International crude oil prices were little changed last session as markets weighed on weak Chinese demand and lower interest rate cut expectations from the US Federal Reserve following recent pressures from US inflation.
Brent crude futures closed up six cents, or 0.08 percent, to settle at $72.94 a barrel. U.S. West Texas Intermediate crude futures rose eight cents, or 0.12 percent, to settle at $69.46 a barrel. Both crude oil benchmarks ended the week about 2.5 lower. At home, crude oil futures fell 0.1 percent higher ₹5,944 per barrel on the multi-commodity exchange (MCX).
Also read: Morgan Stanley and HSBC cut crude oil supply forecast; The Brent average was near $70 for 2025 after the OPEC+ ruling
Brent lost 2.5%: what weighs on the price of crude oil?
-The US dollar retreated from a two-year high but was on track for a third straight week of gains after data showed US inflation cooled two days after the US Federal Reserve cut interest rates, but its outlook for interest rate cuts next year. A weaker dollar makes oil cheaper for holders of other currencies, while interest rate cuts could boost oil demand.
-Analysts say fears that the US Fed will give up supporting the market with its interest rate programs have disappeared. There were concerns in the market about the prospects for demand, especially when it comes to China, and if we lost monetary support from the US Fed it would be something of a one-two punch.
-China’s state-owned refiner Sinopec said Thursday in its annual energy outlook that China’s crude oil imports could peak as early as 2025 and the country’s oil consumption would peak in 2027, as demand for diesel and gasoline weakens. This will result in weak Chinese imports next year.
Also read: Shell and Norway’s Equinor to combine offshore assets to create Britain’s largest oil and gas company in joint venture
-OPEC, the Organization of the Petroleum Exporting Countries and related producers, recently cut its growth forecast for global oil demand in 2024 for a fifth month. Analysts say OPEC needed supply discipline to boost prices and calm jittery market nerves amid ongoing revisions to demand forecasts
-JPMorgan sees the oil market moving from equilibrium in 2024 to a surplus of 1.2 million barrels per day in 2025. The bank predicts that supply from non-OPEC countries will increase by 1.8 million barrels per day in 2025 and that OPEC production will remain at current levels.
-Newly elected US President Donald Trump said in his latest attack that the European Union (EU) could face tariffs if the bloc does not reduce its growing deficit with the US by making major oil and gas deals with the world’s largest economy .
Bloomberg reported Thursday that G7 countries are considering ways to tighten the price ceiling on Russian crude, such as a complete import ban or lowering the price threshold, in a way that could tighten supply.
-Russia has circumvented the $60 per barrel limit imposed in 2022 after the invasion of Ukraine through the use of its “shadow fleet” of ships, which the EU and Britain have responded to with further sanctions in recent days.
Also read: Saudi Aramco will take on more debt and focus on dividend growth, says CFO Ziad Al-Murshed after oil price drop
Where are the prices going?
Rahul Kalantri, VP Commodities at Mehta Equities Ltd, said: “Record strength in the dollar index after the FOMC meeting results and the US Fed’s aggressive guidance for rate cuts in 2025 could limit crude oil gains.”

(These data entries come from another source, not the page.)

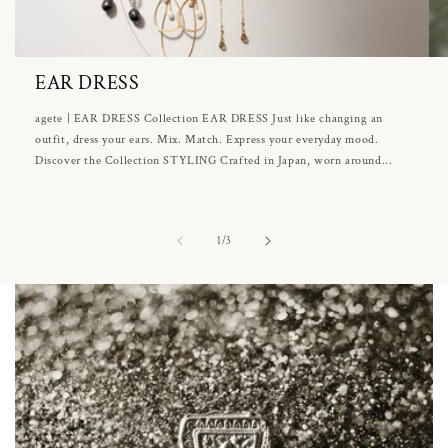
EAR DRESS
agete | EAR DRESS Collection EAR DRESS Just like changing an
outfit, dress your ears. Mix. Match. Express your everyday mood.
Discover the Collection STYLING Crafted in Japan, worn around...
of
1
/
3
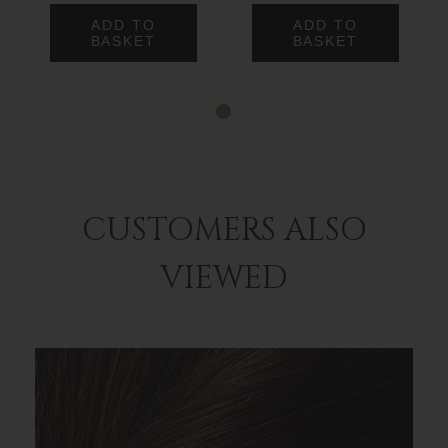
ADD TO
ADD TO
BASKET
BASKET
CUSTOMERS ALSO
VIEWED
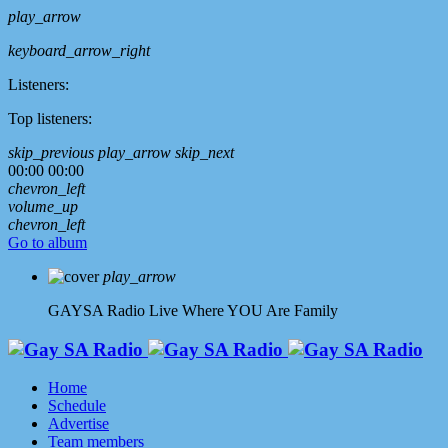
play_arrow
keyboard_arrow_right
Listeners:
Top listeners:
skip_previous
play_arrow
skip_next
00:00
00:00
chevron_left
volume_up
chevron_left
Go to album
play_arrow
GAYSA Radio Live
Where YOU Are Family
Home
Schedule
Advertise
Team members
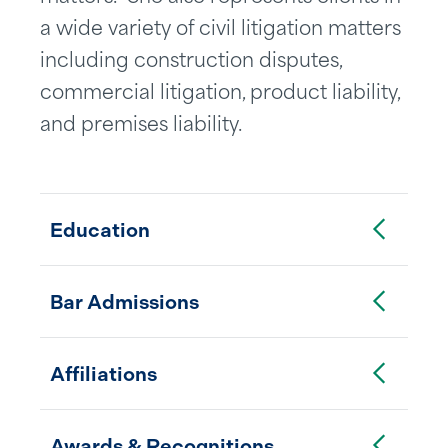
a wide variety of civil litigation matters
including construction disputes,
commercial litigation, product liability,
and premises liability.
Toggle Accordion
Education
Toggle Accordion
Bar Admissions
Toggle Accordion
Affiliations
Toggle Accordion
Awards & Recognitions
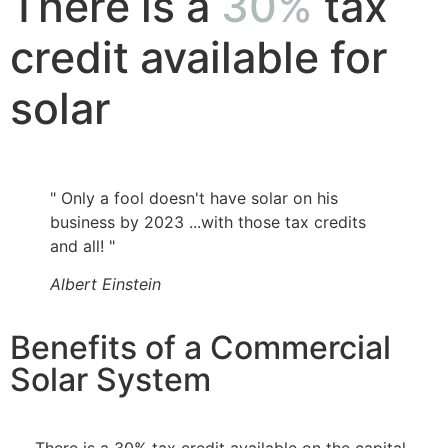
There is a
30%
tax
credit available for
solar
" Only a fool doesn't have solar on his
business by 2023 ...with those tax credits
and all! "
Albert Einstein
Benefits of a Commercial
Solar System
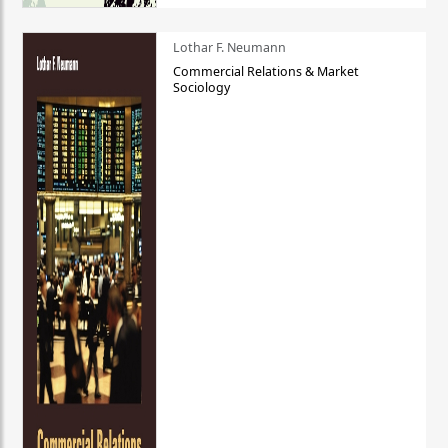
Lothar F. Neumann
Commercial Relations & Market
Sociology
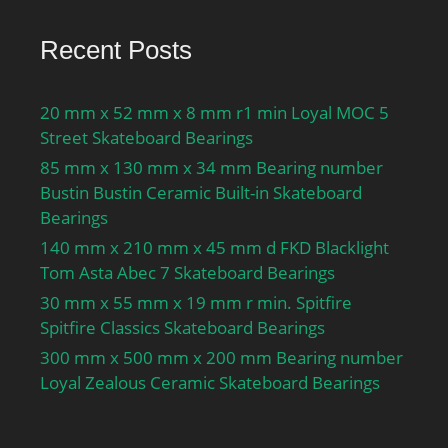
Recent Posts
20 mm x 52 mm x 8 mm r1 min Loyal MOC 5
Street Skateboard Bearings
85 mm x 130 mm x 34 mm Bearing number
Bustin Bustin Ceramic Built-in Skateboard
Bearings
140 mm x 210 mm x 45 mm d FKD Blacklight
Tom Asta Abec 7 Skateboard Bearings
30 mm x 55 mm x 19 mm r min. Spitfire
Spitfire Classics Skateboard Bearings
300 mm x 500 mm x 200 mm Bearing number
Loyal Zealous Ceramic Skateboard Bearings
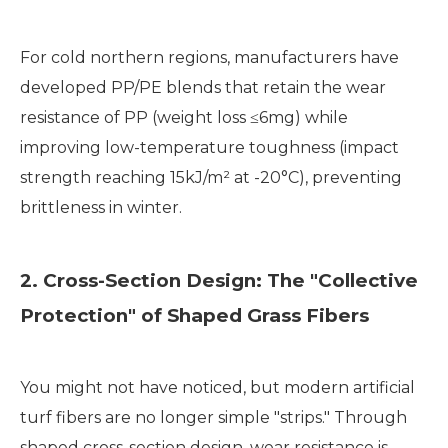
For cold northern regions, manufacturers have
developed PP/PE blends that retain the wear
resistance of PP (weight loss ≤6mg) while
improving low-temperature toughness (impact
strength reaching 15kJ/m² at -20°C), preventing
brittleness in winter.
2. Cross-Section Design: The "Collective
Protection" of Shaped Grass Fibers
You might not have noticed, but modern artificial
turf fibers are no longer simple "strips." Through
shaped cross-section design, wear resistance is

“The US Fed guidance for rate cuts in 2025 has been reduced to 50 basis points from the November meeting of 100 basis points and could impact global oil demand. We expect crude oil prices to remain volatile. Crude oil has support at $69.05-68.60, and resistance is at $70.30-71.00. In INR, crude oil has support on ₹5,940-5,880 while resistance is at ₹6,060-6,140,” Kalantri added.
“Prices retreated from their all-time highs as the dollar rose to a two-year high of 108.3 following the release of the closely watched Fed dot plot projections, which indicated several officials now expect fewer rate cuts next year. Fed officials are now anticipating it. Inflation will take longer to reach its two percent target,” said Kaynat Chainwala, AVP-Commodity Research, Kotak Securities.